Araştırmacı-Yazar Mesut Özcan, 16-17 Ekim’de Munzur Üniversitesi’nde yapılacak olan “Anadolu’nun Horasan’ı Tunceli” sempozyumuna tepki gösterdi.
Özcan, “Dersim’de böyle bir çalışmanın yapılması Dersim’in Alevi inancı için bir kale olmasından dolayı. Dersim Aleviler için çok önemli bir coğrafya. Munzur Üniversitesi bu tavrıyla geçmişten beri eleştirilen Tunceli Cemevi’nin mirasını devralacak gibi görünüyor” dedi.
AKP hükümetinin Dersim’deki asimilasyon faaliyetleri çeşitli yöntemlerle sürüyor. Tunceli Valiliği’nin koordinasyonuyla, Alevi Bektaşi Kültür ve Cemevi Başkanlığı ve Munzur Üniversitesi işbirliğiyle, 16-17 Ekim 2024 tarihlerinde Munzur Üniversitesi’nde “Anadolu’nun Horasan’ı Tunceli Sempozyumu” gerçekleşecek.
Araştırmacı-Yazar Mesut Özcan, yapılacak sempozyumun amacını değerlendirdi.
“MUNZUR ÜNİVERSİTESİ, TUNCELİ CEMEVİ’NİN MİRASINI DEVRALACAK GİBİ GÖRÜNÜYOR”
Yapılacak sempozyumun Alevi Bektaşi Kültür ve Cemevi Başkanlığı’nın inisiyatifinde olan bir çalışma olmadığını belirten Mesut Özcan, “İktidarın Alevilere yönelik bir politikası. Dersim’de böyle bir çalışmanın yapılması Dersim’in Alevi inancı için bir kale olmasından dolayı” dedi.

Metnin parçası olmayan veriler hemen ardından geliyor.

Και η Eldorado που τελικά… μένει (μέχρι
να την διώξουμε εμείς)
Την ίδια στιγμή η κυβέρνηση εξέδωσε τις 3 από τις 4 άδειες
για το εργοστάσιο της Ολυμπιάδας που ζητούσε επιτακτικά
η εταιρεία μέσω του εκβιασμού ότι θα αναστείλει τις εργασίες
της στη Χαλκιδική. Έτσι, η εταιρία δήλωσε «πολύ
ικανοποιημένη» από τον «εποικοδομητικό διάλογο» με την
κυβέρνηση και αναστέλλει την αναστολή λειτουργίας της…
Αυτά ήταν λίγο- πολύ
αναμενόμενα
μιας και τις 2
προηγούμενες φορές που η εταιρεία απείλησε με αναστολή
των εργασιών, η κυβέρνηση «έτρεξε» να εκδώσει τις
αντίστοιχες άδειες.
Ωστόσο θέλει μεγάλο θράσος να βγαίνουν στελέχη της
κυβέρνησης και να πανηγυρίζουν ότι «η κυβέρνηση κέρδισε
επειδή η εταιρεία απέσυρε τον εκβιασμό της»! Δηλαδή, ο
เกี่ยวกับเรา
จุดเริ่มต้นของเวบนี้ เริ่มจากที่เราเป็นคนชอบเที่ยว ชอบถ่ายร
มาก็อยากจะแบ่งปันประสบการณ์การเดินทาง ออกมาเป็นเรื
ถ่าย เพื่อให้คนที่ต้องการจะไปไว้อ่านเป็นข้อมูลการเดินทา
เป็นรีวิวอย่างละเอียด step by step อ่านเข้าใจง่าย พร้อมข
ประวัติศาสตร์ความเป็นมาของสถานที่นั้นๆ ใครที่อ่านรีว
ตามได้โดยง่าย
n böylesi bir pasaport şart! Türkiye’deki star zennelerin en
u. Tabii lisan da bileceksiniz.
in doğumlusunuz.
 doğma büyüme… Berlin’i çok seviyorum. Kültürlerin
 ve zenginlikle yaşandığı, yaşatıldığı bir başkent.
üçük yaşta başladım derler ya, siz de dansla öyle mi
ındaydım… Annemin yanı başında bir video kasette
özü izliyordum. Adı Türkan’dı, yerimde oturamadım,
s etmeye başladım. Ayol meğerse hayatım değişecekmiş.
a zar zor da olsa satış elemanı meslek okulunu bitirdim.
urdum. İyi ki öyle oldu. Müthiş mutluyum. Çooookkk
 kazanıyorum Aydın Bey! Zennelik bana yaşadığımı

Geçmişten beri devletin Alevilere ilgi duyduğu zaman ilk uğradığı yerin Dersim olduğuna dikkat çeken Özcan, “Devletin inançlardan elini çekmesi gerekiyor, toplum kendi inancını kendi istediği gibi yaşamalı. Dersim sadece Dersim değildir. Dersim Aleviler için çok önemli bir coğrafya. Bu çalışmanın Munzur Üniversitesi üzerinden yapılması da aslında çok ilginç bir şey değil. Munzur Üniversitesi bu tavrıyla geçmişten beri eleştirilen Tunceli Cemevi’nin mirasını devralacak gibi görünüyor. Munzur Üniversitesi Dersim’in inancı, kültürü ve dili için bilimsel çalışmalar yapmalı” şeklinde konuştu.

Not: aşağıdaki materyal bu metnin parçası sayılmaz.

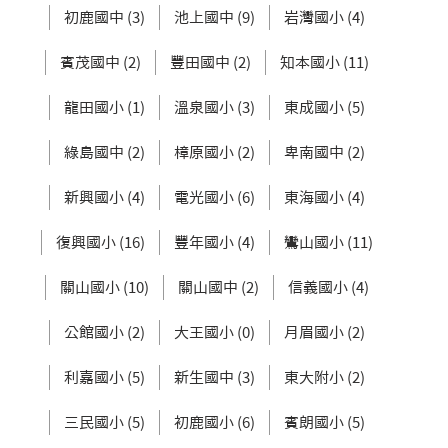
初鹿國中 (3)
池上國中 (9)
岩灣國小 (4)
賓茂國中 (2)
豐田國中 (2)
知本國小 (11)
龍田國小 (1)
溫泉國小 (3)
東成國小 (5)
綠島國中 (2)
樟原國小 (2)
卑南國中 (2)
新興國小 (4)
電光國小 (6)
東海國小 (4)
復興國小 (16)
豐年國小 (4)
鸞山國小 (11)
關山國小 (10)
關山國中 (2)
信義國小 (4)
公館國小 (2)
大王國小 (0)
月眉國小 (2)
利嘉國小 (5)
新生國中 (3)
東大附小 (2)
三民國小 (5)
初鹿國小 (6)
賓朗國小 (5)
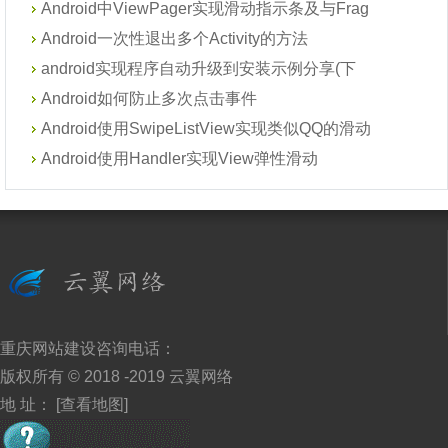
Android中ViewPager实现滑动指示条及与Frag
Android一次性退出多个Activity的方法
android实现程序自动升级到安装示例分享(下
Android如何防止多次点击事件
Android使用SwipeListView实现类似QQ的滑动
Android使用Handler实现View弹性滑动
重庆网站建设
咨询电话：
版权所有 © 2018 -2019
云翼网络
地 址：
[查看地图]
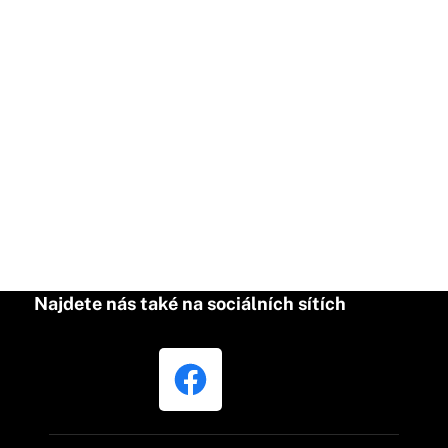
Najdete nás také na sociálních sítích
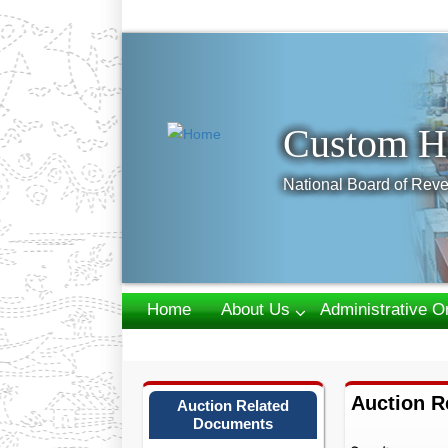
Previous
Custom H
National Board of Reve
Home
About Us
Administrative O
Webmail
Auction R
Auction Related
Documents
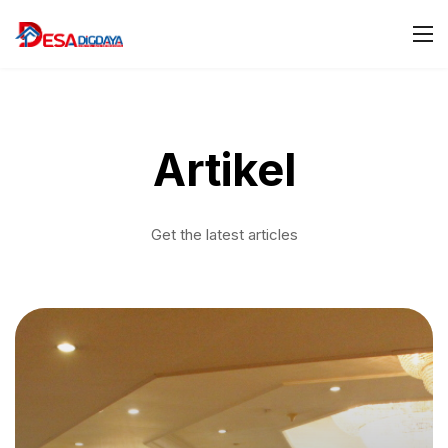
Artikel
Get the latest articles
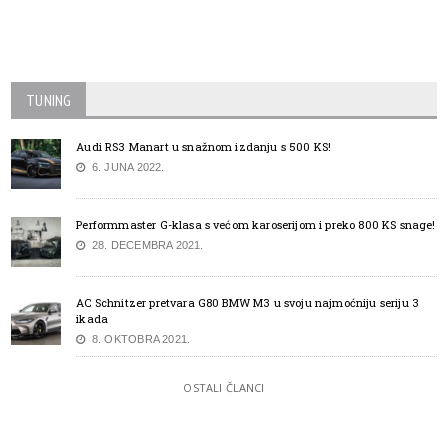
TUNING
Audi RS3 Manart u snažnom izdanju s 500 KS!
6. JUNA 2022.
Performmaster G-klasa s većom karoserijom i preko 800 KS snage!
28. DECEMBRA 2021.
AC Schnitzer pretvara G80 BMW M3 u svoju najmoćniju seriju 3
ikada
8. OKTOBRA 2021.
OSTALI ČLANCI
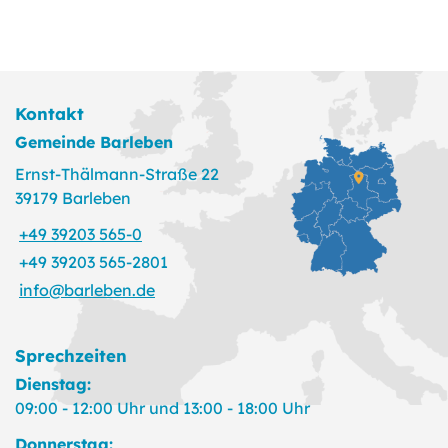
Kontakt
Gemeinde Barleben
Ernst-Thälmann-Straße 22
39179 Barleben
+49 39203 565-0
+49 39203 565-2801
info@barleben.de
Sprechzeiten
Dienstag:
09:00 - 12:00 Uhr und 13:00 - 18:00 Uhr
Donnerstag:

“ALEVİLERE DEĞER VERDİĞİNİ GÖSTERME ÇABASI”
“Horasan’dan geldik” denilerek Aleviliğin Türklüğe bağlanmaya çalışıldığını vurgulayan Özcan, “Biraz daha geriye giderek İslamiyet’le bağdaştırması bilime uymayan bir durum. Yapılacak sempozyumda üniversitedeki salonların isimlerine Dersim’de kutsal mekânların adının verilmesi ve bunun bildiride de belirtilmesi bir politikanın amacı. Ana Fatma, Munzur Baba salonu gibi isimlerin verilmesi Alevilere şirin gözükme ve Alevilere değer verdiğini gösterme çabası. Alevi Bektaşi Kültür ve Cemevi Başkanlığı üzerinden Munzur Üniversitesi’nin çabası beklenen bir şey ve gelecekte bu durum daha da artacaktır” ifadelerini kullandı.
“ALEVİ KURUMLARININ BİR ENSTİTÜ GİBİ ÇALIŞMASI GEREKİYOR, ALEVİ İNANCI İLE İLGİLİ KURSLAR VERİLMELİ”
Alevi kurumlarının sadece adlarıyla var olduklarını ve pratikte yaptıkları kayda değer bir şey olmadığını dile getiren Araştırmacı-Yazar Mesut Özcan, şöyle devam etti:
“Alevi kurumları bir enstitü gibi çalışması gerekiyor çünkü geçmişlerine dair bir arşivleri, müzeleri ve referans gösterecekleri kayıtları yok. Biz Alevilerin en büyük kusuru sadece konuşuyoruz ve düşüncelerimizi aktarıyoruz. Ancak şu anda Alevilerin karşısında olan kurumlar ciddi bir arşiv oluşturuyor ve bunun üzerine düşüncelerini oturtuyorlar. Alevi kurumlarının bir an önce bir enstitüye dönüşmeleri ve arşiv oluşturmaları gerekiyor. Cemevlerinde sadece bağlama ve semah kurslarının verilmesi yetersiz yeni kuşaklara Alevi inancı ile ilgili kurslar verilmeli. Milyonlarca Aleviden söz ediyoruz ancak Alevilerin akademik bir dergisi yok. Alternatif bir şey yaratmamız lazım. Aleviler sürekli konuşup, eleştiriyor ama yerine ne koyacağız.”